I’ve been asked many times why I chose the path of surgery. The esoteric, philosophical, mightier-than-thou answer would be “Well, I didn’t choose surgery. Surgery CHOSE me.” Somehow the conversation falls flat after I say things like that. So for practical reasons people can understand, here are some reasons why:
1. No traffic jams. Yes. That’s right. With surgery, your day begins with 6am (or so) ward rounds, and ends sometime between 8pm and midnight, or you may not even make it home. Which means that you get the joy of driving to work when everyone is still asleep or watching Glee on TV. No traffic jams. No honking. No stressed out road rage. No queues at MacDonald’s drive through. Isn’t that great?
2. No public holiday shopping nightmares. As a surgical trainee, you get to kiss all your holidays good bye for the duration of your training. That’s great, cause this way you get to avoid the silly seasons of buying things for yourself, or worse, for others. Now who wants to do that?

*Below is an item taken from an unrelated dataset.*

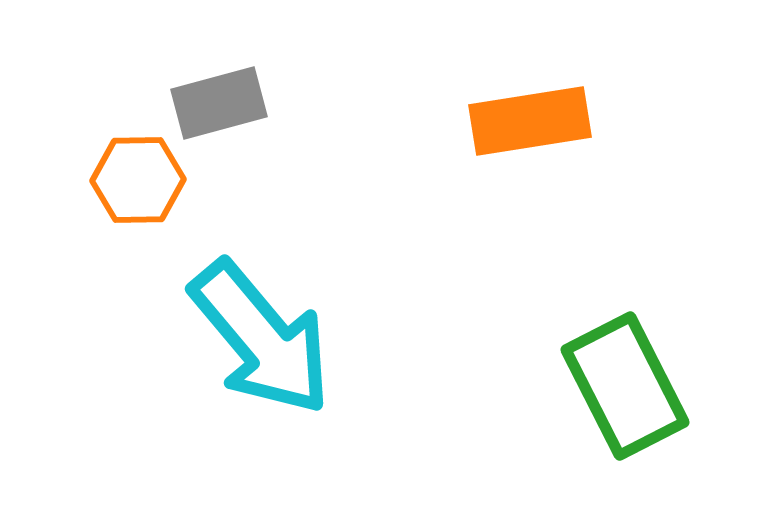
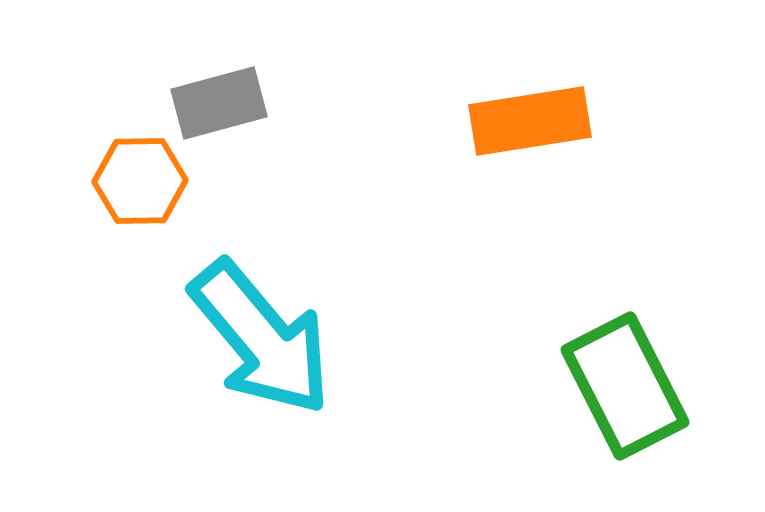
orange hexagon: moved 2 px right, 1 px down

3. You get to wear pajamas all day and still get paid. Surgical scrubs are great! There are several good excuses here. Certainly you save a lot of money cause you don’t really need to buy too many shirts, pants, ties or any of those things. Also you save yourself a lot of laundry time. The down side, however, is that you will have to have on at all times a good pair of underwear. It has been noted many times that wardrobe malfunctions do happen with surgical scrubs. An incidental showing of the undergarment occurs not too infrequently around major hospitals, either through a thin scrub material, a slit on the side, a hole on the back, or just because of a poorly tied scrub pants. Depending on the undergarment incidentally revealed, one may end up with a job promotion, or a trip to see the disciplinary board.
4. You get to spend a lot of time with your patient, asleep. It is a myth that surgeons spend little time with patients. They say physicians and internists spend massive amounts of time really talking to patients, while we surgeon “swing by the bed” (like as if we were chimpanzees or something) and not even talk to patients. They say: “don’t blink, or you’ll miss the surgeon”. Well, I’m here to abolish that myth. We clock up more time with our patients compared to physicians. But our patients are anesthetized when we’re with them, for good reasons. Apparently anesthetists put the patients to sleep for the patients’ benefit so they won’t be exposed to the surgeon too much. Hmm…
5. You get to cut people open and stuff. Isn’t that the coolest thing in the world? In any other business it’s called ‘assault’. In my cut-throat industry (pardon the pun), it is called ‘craftsmanship’.
6. You’ll always have an excuse to stop a job, a conversation or an article if you’re getting bored (or can’t find reason number 7).